Seeing how quickly I get a good value after the bad value I don't think this is a concern from an automation standpoint, it's more of a nuisance to have those spikes in the data although they can be used as indicators of a reset event so maybe it's a feature not a bug but I am pretty certain it's a bug ;-).

gregtakacs commented 11 months ago

Actually I think it's two separate issues, likely caused by the same bug: 1) the reading should never go to unavailable as long as there are records to be used to make a determination 2) the data should not get that incorrect value after the unavailable reading

gregtakacs commented 11 months ago

I also confirmed after a reboot this is the data in the attributes field: Age coverage ratio -0.01 Source value valid false

gregtakacs commented 11 months ago

@ThomDietrich anything else you need from my end to repro?

ErikKok commented 9 months ago

I got the same issue for an average_linear statistics sensor. And for a mean variant.
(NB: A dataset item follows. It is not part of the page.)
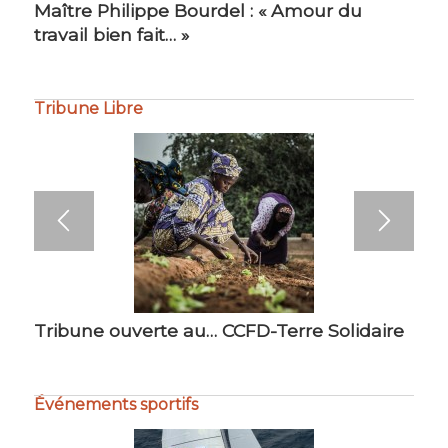
Maître Philippe Bourdel : « Amour du
travail bien fait… »
Tribune Libre
Tribune ouverte au… CCFD-Terre Solidaire
Événements sportifs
I just notice this now I use this sensor for heating again, so somewhere between last winter and now this went buggy. I am using mariaDB btw.

Below you see the value right after restart is 19,9, the room never was this warm. The peak at 18:00 yesterday is another HA restart with an even higher peak. It took about 30-40 minutes to return to normal.

image
Flox-Muc commented 6 months ago

This bug still exists in 2024.1.2. After a restart I often get crazy values with my statistics sensors that look totally random.
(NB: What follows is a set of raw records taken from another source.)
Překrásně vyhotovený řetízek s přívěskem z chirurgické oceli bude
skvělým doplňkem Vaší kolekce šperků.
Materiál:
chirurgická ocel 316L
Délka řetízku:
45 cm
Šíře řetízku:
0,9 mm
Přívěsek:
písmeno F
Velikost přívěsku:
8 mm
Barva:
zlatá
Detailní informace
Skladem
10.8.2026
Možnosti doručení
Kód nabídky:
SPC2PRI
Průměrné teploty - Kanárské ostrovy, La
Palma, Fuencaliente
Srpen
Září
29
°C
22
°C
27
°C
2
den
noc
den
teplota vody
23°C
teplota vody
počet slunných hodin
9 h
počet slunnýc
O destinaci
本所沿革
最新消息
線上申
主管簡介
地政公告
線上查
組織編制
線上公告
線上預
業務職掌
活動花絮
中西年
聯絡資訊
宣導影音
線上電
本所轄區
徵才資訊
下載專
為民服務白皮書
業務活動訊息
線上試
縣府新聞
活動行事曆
marcelhoogantink commented 4 months ago

I can confirm that this issue is still a 'live' one in HA 2024.3.1. I also have this issue. I 'solved' this partly with calling the statistics-reload service after restart HA. (see https://github.com/home-assistant/core/issues/70011#issuecomment-1139936805)

AnonymousRetard commented 2 months ago

I also have this issue in 2024.5.4. An average_linear sensor with max_age 48 hours. Every restart so far has caused it to report crazy values several orders of magnitude off and the "Age coverage ratio" restarts from 0, the value slowly returns to the correct one but it takes a full 48 hours to do so because of the totally crazy starting values (these can be either positive or negative and in the thousands even though the values it's supposed to average right now are temperatures in the 10-25C range).

I just tried adding the solution from above (restarting statistics upon restart) and I still see momentarily crazy high values upon restart of homeassistant but it seems like after statistics have been restarted it immediately returns a good value again with "Age coverage ratio" at 1.

devjklein commented 1 month ago

Also dealing with this issue in 2024.5.5. Glad to see there is an active issue. I am using a couple average_linear sensors with sampling_size: 9999 and max_age set to 10 minutes and 24 hours. Behavior occurs on restart, reflashing the source esp device wirelessly, and when I reload the statistics entities config in developer tools.

jm-cook commented 1 month ago

I also have this issue. I am now on 2024.6.1 but have had it for some time. The following gives changing values through a reboot when it absolutely should not (its measuring the max value of another sensor over 10 days):

   - platform: statistics
      name: "Well level max"
      unique_id: 281db341-c27f-47a9-a9bf-3606b5d1f93d
      entity_id: sensor.water_depth
      state_characteristic: value_max
      max_age:
        days: 10

image

I also had a sensor that should show the change in the last 24 hours but that didn't hardly survive a reboot at all and just reset most of the time when rebooted.

like this:

  - platform: statistics
    name: "water 24 test"
    entity_id: sensor.water_meter
    state_characteristic: change
    max_age:
      hours: 24

image

I gave up with the last one and used an sql sensor.